Our analysis not only comports with the statutory language involved but also avoids the possibility that the foreign tax credit would relieve a taxpayer of the U.S. tax that would otherwise be payable on U.S.-source income—-a result which would be incompatible with the underlying purpose of the foreign tax credit provisions. See Motors Insurance Corp. v. United States, 208 Ct. Cl. 571, 579, 530 F.2d 864, 869 (1976); Grunebaum v. Commissioner, 50 T.C. 710, 717 (1968), affd. 420 F.2d 332 (2d Cir. 1970); E. Owens, supra at 296-300; note 9 supra. Petitioner has favored us with several mathematical calculations designed to show that its theory produces less of a gap between the total amount of foreign taxes paid and the amount of its foreign tax credit than would be the result if respondent's theory were applicable. We are unpersuaded by these calculations, which, in any event, are incomplete, because we have not been favored with whatever differentials in foreign and U.S. tax rates may have existed. Admittedly, it can be argued that, under the circumstances of this particular case, the effect of applying respondent's theory is to increase the U.S. tax on foreign-source income rather than to reduce the U.S. tax on U.S.-source income. But the fact of the matter is that petitioner's theory could cause a taxpayer with net domestic income to pay no U.S. income tax,
a result antithetical to section 904. See Motors Insurance Corp. v. United States, 530 F.2d at 873.

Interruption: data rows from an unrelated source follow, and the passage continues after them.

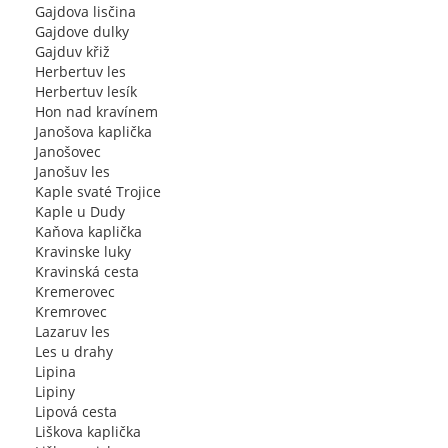
Gajdova lisčina
Gajdove dulky
Gajduv křiž
Herbertuv les
Herbertuv lesík
Hon nad kravínem
Janošova kaplička
Janošovec
Janošuv les
Kaple svaté Trojice
Kaple u Dudy
Kaňova kaplička
Kravinske luky
Kravinská cesta
Kremerovec
Kremrovec
Lazaruv les
Les u drahy
Lipina
Lipiny
Lipová cesta
Liškova kaplička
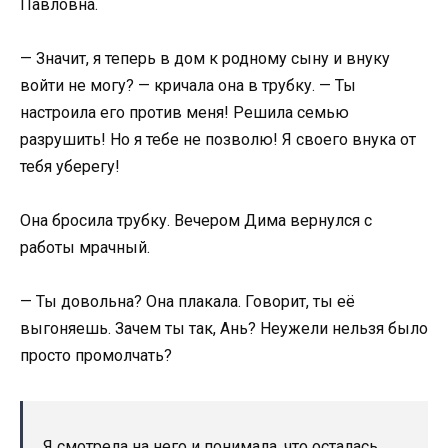
Павловна.
— Значит, я теперь в дом к родному сыну и внуку
войти не могу? — кричала она в трубку. — Ты
настроила его против меня! Решила семью
разрушить! Но я тебе не позволю! Я своего внука от
тебя уберегу!
Она бросила трубку. Вечером Дима вернулся с
работы мрачный.
— Ты довольна? Она плакала. Говорит, ты её
выгоняешь. Зачем ты так, Ань? Неужели нельзя было
просто промолчать?
Я смотрела на него и понимала, что осталась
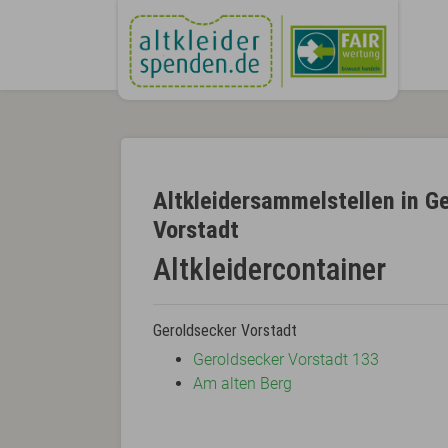
Altkleidersammelstellen in G
Vorstadt
Altkleidercontainer
Geroldsecker Vorstadt
Geroldsecker Vorstadt 133
Am alten Berg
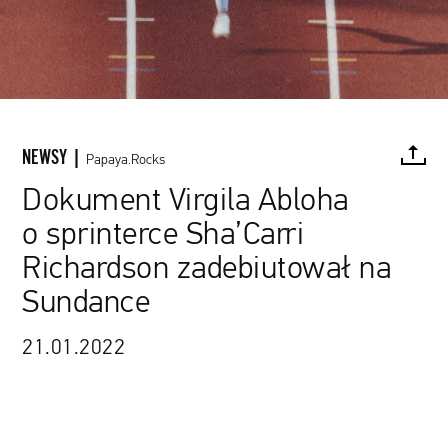
NEWSY |
Papaya.Rocks
Dokument Virgila Abloha
o sprinterce Sha’Carri
FACEBOOK
TWITTER
PINTEREST
MAIL
L
Richardson zadebiutował na
Sundance
21.01.2022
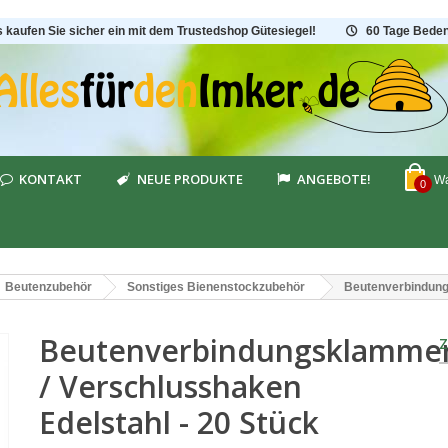
s kaufen Sie sicher ein mit dem Trustedshop Gütesiegel!
60 Tage Beden
KONTAKT
NEUE PRODUKTE
ANGEBOTE!
Wa
0
Beutenzubehör
Sonstiges Bienenstockzubehör
Beutenverbindung
Beutenverbindungsklamme
/ Verschlusshaken
Edelstahl - 20 Stück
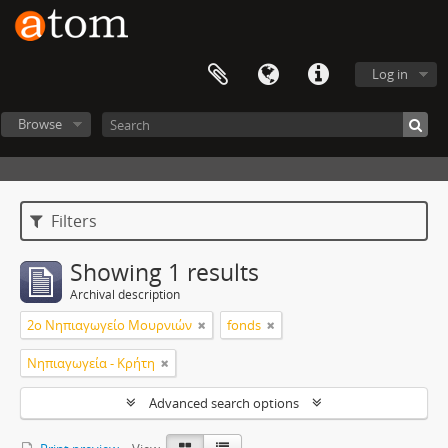
Log in
Browse
Filters
Showing 1 results
Archival description
2ο Νηπιαγωγείο Μουρνιών
fonds
Νηπιαγωγεία - Κρήτη
Advanced search options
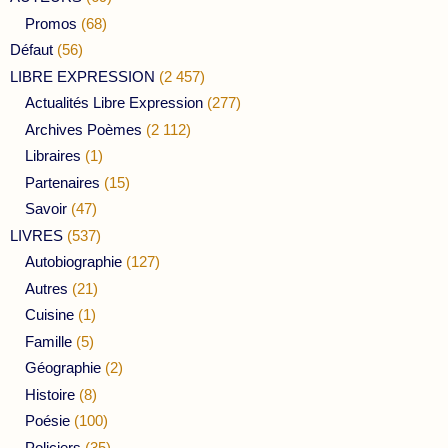
Promos
(68)
Défaut
(56)
LIBRE EXPRESSION
(2 457)
Actualités Libre Expression
(277)
Archives Poèmes
(2 112)
Libraires
(1)
Partenaires
(15)
Savoir
(47)
LIVRES
(537)
Autobiographie
(127)
Autres
(21)
Cuisine
(1)
Famille
(5)
Géographie
(2)
Histoire
(8)
Poésie
(100)
Policiers
(35)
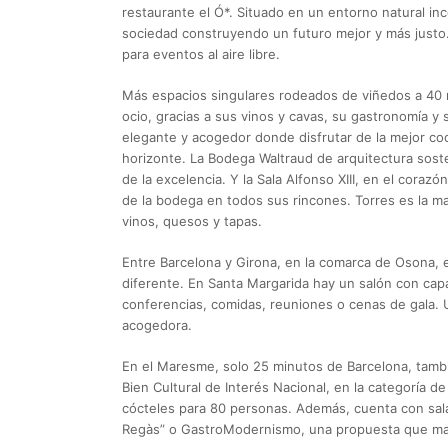
restaurante el Ó*. Situado en un entorno natural in
sociedad construyendo un futuro mejor y más justo.
para eventos al aire libre.
Más espacios singulares rodeados de viñedos a 40 
ocio, gracias a sus vinos y cavas, su gastronomía y 
elegante y acogedor donde disfrutar de la mejor coc
horizonte. La Bodega Waltraud de arquitectura soste
de la excelencia. Y la Sala Alfonso XIII, en el coraz
de la bodega en todos sus rincones. Torres es la m
vinos, quesos y tapas.
Entre Barcelona y Girona, en la comarca de Osona, e
diferente. En Santa Margarida hay un salón con cap
conferencias, comidas, reuniones o cenas de gala. 
acogedora.
En el Maresme, solo 25 minutos de Barcelona, tamb
Bien Cultural de Interés Nacional, en la categoría
cócteles para 80 personas. Además, cuenta con salas
Regàs” o GastroModernismo, una propuesta que marid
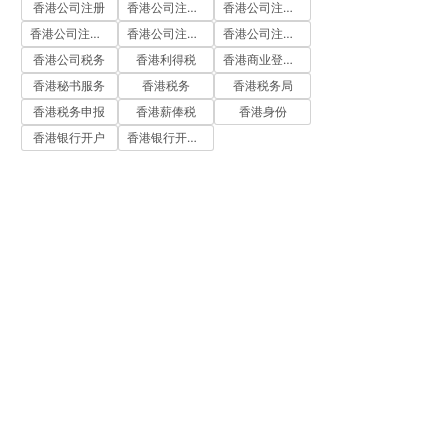
香港公司注册
香港公司注册代办
香港公司注册处
香港公司注册流程
香港公司注册费用
香港公司注册资料
香港公司税务
香港利得税
香港商业登记证
香港秘书服务
香港税务
香港税务局
香港税务申报
香港薪俸税
香港身份
香港银行开户
香港银行开户流程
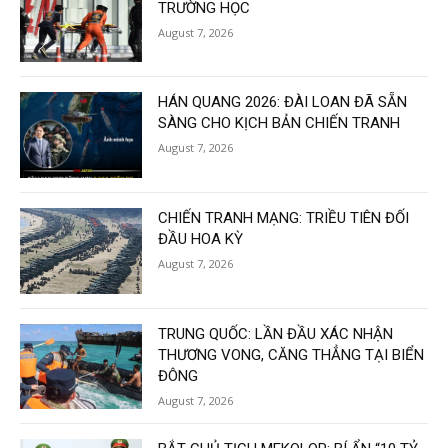
TRƯỜNG HỌC
August 7, 2026
HÁN QUANG 2026: ĐÀI LOAN ĐÃ SẴN
SÀNG CHO KỊCH BẢN CHIẾN TRANH
August 7, 2026
CHIẾN TRANH MẠNG: TRIỀU TIÊN ĐỐI
ĐẦU HOA KỲ
August 7, 2026
TRUNG QUỐC: LẦN ĐẦU XÁC NHẬN
THƯƠNG VONG, CĂNG THẲNG TẠI BIỂN
ĐÔNG
August 7, 2026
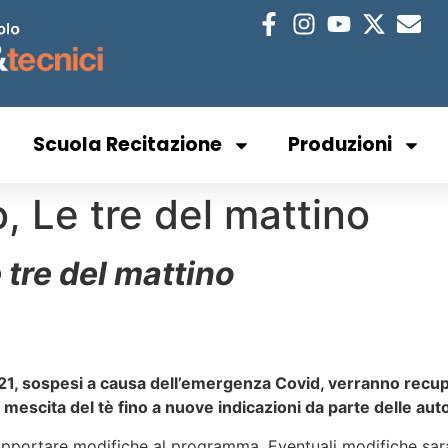
Scuola Recitazione
Produzioni
o, Le tre del mattino
 tre del mattino
20/21, sospesi a causa dell’emergenza Covid, verranno recup
escita del tè fino a nuove indicazioni da parte delle autor
o di apportare modifiche al programma. Eventuali modifiche 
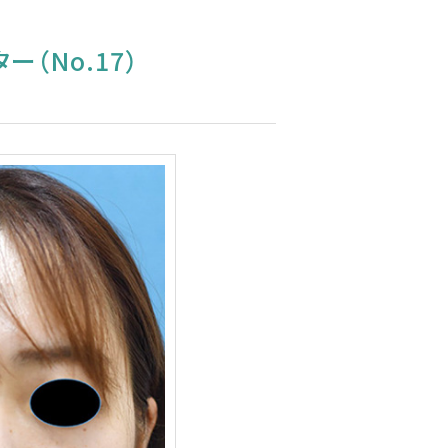
（No.17）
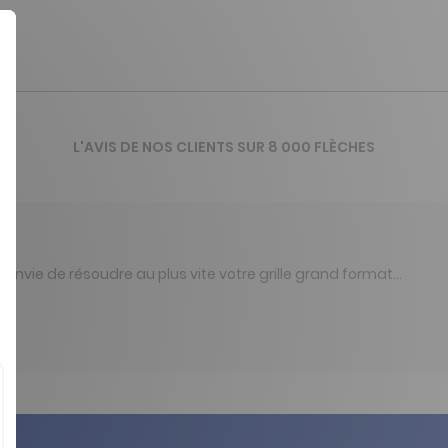
L'AVIS DE NOS CLIENTS SUR 8 000 FLÈCHES
 envie de résoudre au plus vite votre grille grand format…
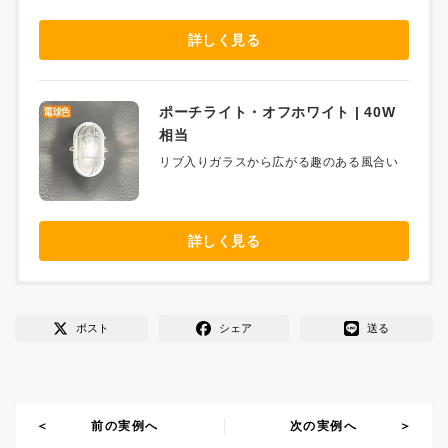
詳しく見る
ポーチライト・オフホワイト | 40W
相当
リブ入りガラスから広がる趣のある風合い
詳しく見る
ポスト
シェア
送る
前の実例へ
次の実例へ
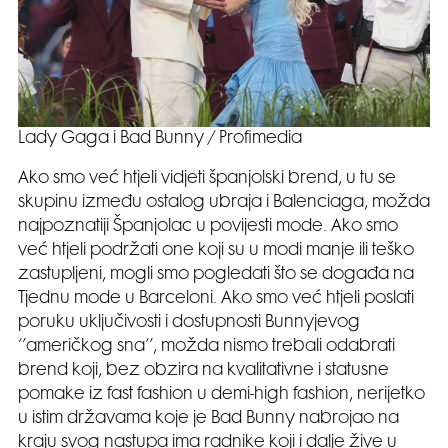
Lady Gaga i Bad Bunny / Profimedia
Ako smo već htjeli vidjeti španjolski brend, u tu se
skupinu između ostalog ubraja i Balenciaga, možda
najpoznatiji Španjolac u povijesti mode. Ako smo
već htjeli podržati one koji su u modi manje ili teško
zastupljeni, mogli smo pogledati što se događa na
Tjednu mode u Barceloni. Ako smo već htjeli poslati
poruku uključivosti i dostupnosti Bunnyjevog
‘’američkog sna’’, možda nismo trebali odabrati
brend koji, bez obzira na kvalitativne i statusne
pomake iz fast fashion u demi-high fashion, nerijetko
u istim državama koje je Bad Bunny nabrojao na
kraju svog nastupa ima radnike koji i dalje žive u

Consider the case of a corporate taxpayer who in one taxable year incurs the following gains and losses: $100 of domestic-source capital gain, $100 of foreign-source ordinary income, and $100 of foreign-source capital loss. Following petitioner's theory produces the anomalous result that 100 percent of the taxpayer's foreign taxes will be credited, regardless of their amount, even if that credit entirely offsets the taxpayer's tentative U.S. tax liability. Yet, this taxpayer has a taxable domestic income of $100, which, were it not for the foreign capital loss, would be taxable.
In sum, we hold that petitioner's foreign-source capital losses should be taken into account in computing the numerator of the pertinent fraction to the extent that they were deducted against U.S.-source capital gains.
Decision will be entered under Rule 155.